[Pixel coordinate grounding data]
——
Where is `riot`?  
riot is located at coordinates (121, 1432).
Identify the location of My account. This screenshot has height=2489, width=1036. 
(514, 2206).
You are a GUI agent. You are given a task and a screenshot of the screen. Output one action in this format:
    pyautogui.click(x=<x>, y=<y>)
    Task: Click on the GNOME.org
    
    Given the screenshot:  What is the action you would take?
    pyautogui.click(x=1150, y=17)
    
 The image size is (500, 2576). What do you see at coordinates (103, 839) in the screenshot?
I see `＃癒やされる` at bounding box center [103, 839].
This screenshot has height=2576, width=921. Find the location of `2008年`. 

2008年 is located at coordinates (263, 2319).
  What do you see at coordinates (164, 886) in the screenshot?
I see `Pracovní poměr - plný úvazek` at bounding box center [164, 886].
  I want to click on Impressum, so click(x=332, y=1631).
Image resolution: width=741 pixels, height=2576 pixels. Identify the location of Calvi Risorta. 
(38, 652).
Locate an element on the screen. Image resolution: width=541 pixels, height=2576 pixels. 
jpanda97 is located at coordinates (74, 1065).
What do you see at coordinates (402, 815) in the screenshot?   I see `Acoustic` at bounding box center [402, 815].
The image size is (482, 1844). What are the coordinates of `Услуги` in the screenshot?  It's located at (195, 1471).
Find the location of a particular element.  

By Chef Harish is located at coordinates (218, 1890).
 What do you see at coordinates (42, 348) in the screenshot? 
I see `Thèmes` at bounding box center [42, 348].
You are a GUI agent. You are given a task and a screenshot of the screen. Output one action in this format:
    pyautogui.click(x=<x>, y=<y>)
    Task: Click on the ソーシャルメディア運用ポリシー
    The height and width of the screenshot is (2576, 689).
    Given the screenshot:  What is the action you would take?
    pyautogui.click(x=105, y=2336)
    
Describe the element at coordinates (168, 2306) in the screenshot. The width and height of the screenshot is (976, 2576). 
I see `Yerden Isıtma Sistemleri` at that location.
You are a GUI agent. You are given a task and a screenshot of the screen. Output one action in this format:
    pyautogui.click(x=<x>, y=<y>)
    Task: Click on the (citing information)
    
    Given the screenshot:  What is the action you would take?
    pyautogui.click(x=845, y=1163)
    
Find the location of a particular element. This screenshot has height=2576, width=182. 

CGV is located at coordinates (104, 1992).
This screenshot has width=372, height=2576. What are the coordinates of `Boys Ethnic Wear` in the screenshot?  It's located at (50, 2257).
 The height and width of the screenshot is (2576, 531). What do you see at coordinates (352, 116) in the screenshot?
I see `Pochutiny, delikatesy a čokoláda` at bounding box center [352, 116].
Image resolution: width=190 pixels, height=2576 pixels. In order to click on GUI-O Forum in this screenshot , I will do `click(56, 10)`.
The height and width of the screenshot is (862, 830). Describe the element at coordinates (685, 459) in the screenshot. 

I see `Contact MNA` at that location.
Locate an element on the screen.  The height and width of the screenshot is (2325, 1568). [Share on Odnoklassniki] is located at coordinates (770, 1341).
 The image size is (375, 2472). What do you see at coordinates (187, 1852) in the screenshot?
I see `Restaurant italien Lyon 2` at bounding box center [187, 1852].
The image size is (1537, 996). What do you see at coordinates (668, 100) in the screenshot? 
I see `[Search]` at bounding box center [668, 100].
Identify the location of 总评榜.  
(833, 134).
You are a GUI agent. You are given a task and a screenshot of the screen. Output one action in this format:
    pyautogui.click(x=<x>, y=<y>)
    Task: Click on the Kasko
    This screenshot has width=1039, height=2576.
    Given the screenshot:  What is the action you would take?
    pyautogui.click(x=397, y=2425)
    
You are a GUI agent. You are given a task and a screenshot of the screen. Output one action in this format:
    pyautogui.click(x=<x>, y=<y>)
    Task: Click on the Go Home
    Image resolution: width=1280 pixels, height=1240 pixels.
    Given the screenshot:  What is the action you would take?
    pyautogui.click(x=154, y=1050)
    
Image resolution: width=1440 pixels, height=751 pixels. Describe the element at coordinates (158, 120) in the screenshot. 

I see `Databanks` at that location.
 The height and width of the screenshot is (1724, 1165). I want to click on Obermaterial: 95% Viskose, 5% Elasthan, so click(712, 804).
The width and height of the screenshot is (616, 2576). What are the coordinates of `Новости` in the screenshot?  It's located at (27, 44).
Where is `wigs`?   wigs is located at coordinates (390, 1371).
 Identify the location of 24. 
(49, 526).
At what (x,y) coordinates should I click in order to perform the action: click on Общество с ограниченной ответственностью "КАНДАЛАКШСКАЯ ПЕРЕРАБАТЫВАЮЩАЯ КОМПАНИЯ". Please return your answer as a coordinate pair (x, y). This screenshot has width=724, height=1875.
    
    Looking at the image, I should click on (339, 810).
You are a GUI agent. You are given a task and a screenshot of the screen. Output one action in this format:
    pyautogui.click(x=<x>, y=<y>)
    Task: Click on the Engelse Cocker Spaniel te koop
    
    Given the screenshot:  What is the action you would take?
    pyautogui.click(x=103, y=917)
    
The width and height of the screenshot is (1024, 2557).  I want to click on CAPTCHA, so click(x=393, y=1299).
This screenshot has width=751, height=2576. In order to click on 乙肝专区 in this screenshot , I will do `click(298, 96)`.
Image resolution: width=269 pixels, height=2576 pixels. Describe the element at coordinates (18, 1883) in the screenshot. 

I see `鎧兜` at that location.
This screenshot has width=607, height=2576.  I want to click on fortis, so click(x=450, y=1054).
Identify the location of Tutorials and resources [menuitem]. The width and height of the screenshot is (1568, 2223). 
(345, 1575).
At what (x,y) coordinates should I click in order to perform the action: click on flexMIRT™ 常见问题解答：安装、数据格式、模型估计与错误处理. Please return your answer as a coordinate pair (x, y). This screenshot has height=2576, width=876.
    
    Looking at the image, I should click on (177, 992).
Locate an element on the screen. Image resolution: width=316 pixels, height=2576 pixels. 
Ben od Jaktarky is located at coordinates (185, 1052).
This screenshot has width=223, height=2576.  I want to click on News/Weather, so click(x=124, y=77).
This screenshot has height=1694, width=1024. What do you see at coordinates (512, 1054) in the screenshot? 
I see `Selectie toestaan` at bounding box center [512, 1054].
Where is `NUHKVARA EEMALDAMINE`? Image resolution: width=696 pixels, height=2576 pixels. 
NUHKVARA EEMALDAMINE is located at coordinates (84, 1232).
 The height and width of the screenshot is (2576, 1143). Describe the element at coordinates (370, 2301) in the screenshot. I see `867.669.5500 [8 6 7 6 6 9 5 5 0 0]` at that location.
——
PROMPT :: Nothing but a number is expected here: the number of lines in the entries that include the word "will".

FINISHED TASK :: 2